Everyone knows that ice cream cones are standard fare in the summertime, but rivaling cones in popularity is the frozen pop. The icy delicious treat-on-a-stick is no longer relegated to orange and raspberry flavors; in the time of artisan pops, anything is possible.
Jon Mills started Lunapops as a family business that sold artisan pops in two stores in Surf City and Wilmington. But as the popularity of the pops grew, he decided to switch to producing boxes of pops intended for grocery store shelves. He moved production to right here in Orange County, at the Piedmont Food and Ag Processing Center (PFAP), a facility that made his business possible by providing shared equipment he could not have afforded on his own.

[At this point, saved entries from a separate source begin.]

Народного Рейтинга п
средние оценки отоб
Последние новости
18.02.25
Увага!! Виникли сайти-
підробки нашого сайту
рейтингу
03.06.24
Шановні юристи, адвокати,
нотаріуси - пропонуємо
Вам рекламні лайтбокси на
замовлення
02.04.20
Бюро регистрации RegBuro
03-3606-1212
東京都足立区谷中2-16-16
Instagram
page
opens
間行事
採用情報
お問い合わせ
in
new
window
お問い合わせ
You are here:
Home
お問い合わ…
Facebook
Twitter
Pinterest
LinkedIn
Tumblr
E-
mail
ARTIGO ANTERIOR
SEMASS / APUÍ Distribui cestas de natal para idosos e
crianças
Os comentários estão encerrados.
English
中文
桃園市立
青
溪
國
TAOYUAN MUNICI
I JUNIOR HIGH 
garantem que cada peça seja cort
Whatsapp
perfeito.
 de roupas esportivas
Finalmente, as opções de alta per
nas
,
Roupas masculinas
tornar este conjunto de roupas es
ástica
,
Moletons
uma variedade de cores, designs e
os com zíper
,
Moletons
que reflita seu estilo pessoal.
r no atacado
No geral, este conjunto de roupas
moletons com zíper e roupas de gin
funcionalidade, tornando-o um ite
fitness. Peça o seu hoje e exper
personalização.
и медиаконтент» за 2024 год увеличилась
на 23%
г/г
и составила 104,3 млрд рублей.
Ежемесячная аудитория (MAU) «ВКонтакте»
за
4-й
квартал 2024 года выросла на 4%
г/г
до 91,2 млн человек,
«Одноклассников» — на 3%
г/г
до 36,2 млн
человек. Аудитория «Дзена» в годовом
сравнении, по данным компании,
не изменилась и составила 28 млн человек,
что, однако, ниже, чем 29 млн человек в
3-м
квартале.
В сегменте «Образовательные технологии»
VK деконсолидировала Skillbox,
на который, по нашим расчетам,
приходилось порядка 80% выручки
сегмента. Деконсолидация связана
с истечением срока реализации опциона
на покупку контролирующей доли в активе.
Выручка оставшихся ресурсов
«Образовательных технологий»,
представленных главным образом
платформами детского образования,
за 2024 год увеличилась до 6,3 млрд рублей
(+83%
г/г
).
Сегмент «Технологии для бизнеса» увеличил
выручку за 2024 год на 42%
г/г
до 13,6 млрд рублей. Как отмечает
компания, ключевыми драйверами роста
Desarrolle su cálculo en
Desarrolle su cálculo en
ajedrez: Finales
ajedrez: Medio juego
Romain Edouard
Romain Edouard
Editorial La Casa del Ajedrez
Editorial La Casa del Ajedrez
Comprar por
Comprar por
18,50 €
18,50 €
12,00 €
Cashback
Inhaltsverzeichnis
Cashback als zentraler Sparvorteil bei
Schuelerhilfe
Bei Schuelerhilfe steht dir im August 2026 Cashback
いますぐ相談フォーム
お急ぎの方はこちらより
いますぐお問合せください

Jon’s team of pop makers does everything in small batches, by hand, from blending ingredients to filling molds, chilling them in an immersion bath, removing racks frozen pops, and sealing pops in wrappers and boxes. What the team does in six weeks would only take eight hours in a mainstream factory. “It’s important for us, we think, to make things by hand: to taste, to check, to see how things are,” says Jon. “It’s the human touch, it’s very different in artisan pops…. It doesn’t make sense to do things in big ways and call it ‘artisan-style.’ You need to touch it, you need to feel it. It’s love, to make your product.”
On Friday Flavor Days, a group meets to develop new pops, working with a weekly theme (like “lemonade pops”). Jon wants flavors people love; he’d rather have a flavor score a few 10’s, showing that some people love it, than score a slew of above-average 7’s or 8’s. Each pop that Lunapops makes is special; the Cookies and Cream pop has a whole cookie frozen into it. Other favorites are Raspberry Chocolate Chip and Sea Salt Caramel. His favorite? Whichever pop is in his hand at the moment. “I’ve got the best job in the world. I have three or four pops a day!”